CQV Engineer III

Lead commissioning, qualification, and validation (CQV) activities for facilities, utilities, equipment, systems (FUSE), and analytical instruments.

Develop and execute validation strategies for complex systems and capital projects.

Author and approve lifecycle validation documentation including risk assessments, IQ/OQ/PQ protocols, and summary reports.

Lead deviation investigations, perform root cause analysis, and drive CAPA development and implementation.

Perform and approve change control impact assessments and implementation plans to maintain validated state.

Serve as a subject matter expert (SME) during internal and external regulatory inspections.

Drive continuous improvement initiatives within the CQV program to enhance compliance and operational efficiency.

Influence validation strategy and site compliance decisions through strong technical expertise.

Lead complex or high-risk validation projects with minimal oversight.

Provide technical mentorship to junior CQV engineers and contribute to department-level improvements.

Independently resolve complex technical and compliance issues in alignment with validation lifecycle principles and regulatory requirements.

Apply advanced technical writing and documentation review skills to ensure high-quality, inspection-ready deliverables.

Collaborate cross-functionally to remove barriers, accelerate project execution, and strengthen validation excellence.

Leverage digital tools and data-driven approaches — including exposure to advanced analytics and emerging generative AI technologies — to modernize validation practices and maximize patient impact.

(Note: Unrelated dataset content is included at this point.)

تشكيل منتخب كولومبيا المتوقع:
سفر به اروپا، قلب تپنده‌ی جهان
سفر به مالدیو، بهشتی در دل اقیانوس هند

Bachelor of Science in Engineering (Chemical or Mechanical preferred; other scientific disciplines considered).

5+ years of experience in biopharmaceutical validation, CQV, engineering, or related cGMP manufacturing roles.

Strong understanding of validation lifecycle principles and global regulatory requirements.

Demonstrated ability to lead complex validation efforts and capital projects.

Advanced technical writing and documentation review skills.

Proven ability to independently resolve complex technical and compliance issues.

Strong cross-functional leadership and communication skills.

Must hold work authorization in the United States and be able to maintain that status without the need for future sponsorship.

Ability to operate independently with minimal oversight.

Ability to lead complex or high-risk validation projects.

Ability to influence validation strategy and site compliance decisions.

Ability to mentor junior engineers and contribute to department-level improvements.

Bachelor's Degree

Approximately 5% travel to Norwood, MA. Employment is contingent upon the applicant's ability to access export-controlled information in accordance with U.S. law, implying U.S. person status. Candidates must already hold work authorization in the United States and be able to maintain that status without the need for future sponsorship.